Vascular Surgeon Preferences and Perceptions in the Operative Management of Complex Abdominal Aortic Aneurysms
Nader Zamani, MD, Sherene E. Sharath, PhD, MPH, Panos Kougias, MD, MSc.
Baylor College of Medicine, Michael E. DeBakey VA Medical Center, Houston, TX, USA.
OBJECTIVES: Complex (pararenal, suprarenal, and paravisceral) abdominal aortic aneurysms (AAAs) are managed by either open aneurysm repair (OAR) or fenestrated endovascular repair (FEVAR). Numerous single-arm descriptions of FEVAR outcomes lack an OAR comparison group. In the absence of prospective studies, assessing equipoise and surgeon perception of optimal complex AAA management can inform future evidence-generating efforts.
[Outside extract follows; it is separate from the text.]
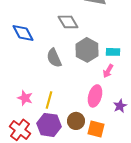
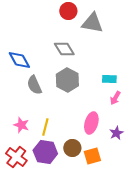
gray hexagon: (87, 50) -> (67, 80), moved
gray semicircle: (54, 58) -> (34, 85), moved
pink arrow: (108, 71) -> (115, 98), moved
orange square: (96, 129) -> (92, 156), turned -30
METHODS: Surgeons treating complex AAAs were surveyed to examine the frequency with which they treat their patients with either FEVAR or OAR. Their perceptions on the usefulness of a prospective study to compare the two treatment modalities were assessed.
RESULTS: Fifty-two (70%) surgeons responded to the survey. Pararenal AAAs were the most common type of aneurysm treated (accounting for 47% of facility complex AAA volume, with 58% treated with FEVAR); followed by paravisceral AAAs (27% of volume, 45% treated with FEVAR); and suprarenal AAAs (26% of volume, 51% treated with FEVAR). When presented with a scenario of a patient who was physiologically and anatomically a candidate for either FEVAR or OAR, more than half (pararenal AAA: 57%; suprarenal AAA: 55%; paravisceral AAA: 51%) believed there was equipoise and would randomize the patient to either FEVAR or OAR. The remaining respondents were divided among FEVAR, OAR, and other individualized options (Figure 1). When considering a patient with a pararenal AAA who is at high risk for open repair but is not a candidate for FDA-approved device placement, 47% stated they would use parallel stent grafts or other creative techniques to address the aneurysm endovascularly. In total, 83% of surgeons indicated that a prospective comparison of long-term outcomes between FEVAR and open repair would help guide clinical practice, and 87% were willing to participate in such a study.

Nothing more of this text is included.